Exercise ▸ Go through the data below and copy it exactly, skipping every picture.

(Stored records)

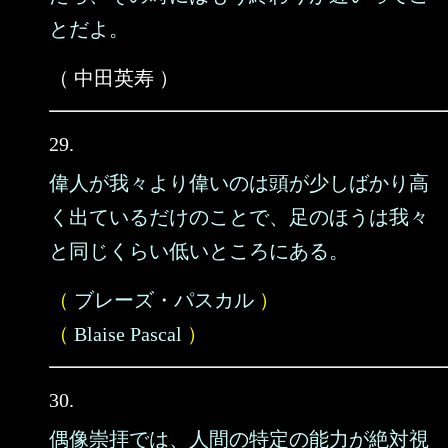
とだよ。
（ 中田英寿 ）
29.
偉人が我々より偉いのは頭が少しばかり高
く出ているだけのことで、足のほうは我々
と同じくらい低いところにある。
（
ブレーズ・パスカル
）
（
Blaise Pascal
）
30.
偶像崇拝では、人間の特定の能力が絶対視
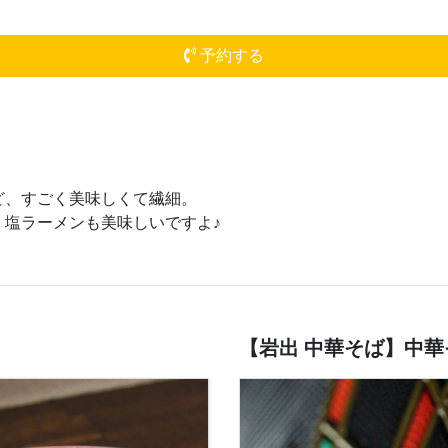
予約する
ど、すごく美味しくて繊細。
 塩ラーメンも美味しいですよ♪
【岩出 中華そば】中華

Solution to the exercise ▸
とだよ。
（ 中田英寿 ）
29.
偉人が我々より偉いのは頭が少しばかり高
く出ているだけのことで、足のほうは我々
と同じくらい低いところにある。
（
ブレーズ・パスカル
）
（
Blaise Pascal
）
30.
偶像崇拝では、人間の特定の能力が絶対視
予約する
ど、すごく美味しくて繊細。
 塩ラーメンも美味しいですよ♪
【岩出 中華そば】中華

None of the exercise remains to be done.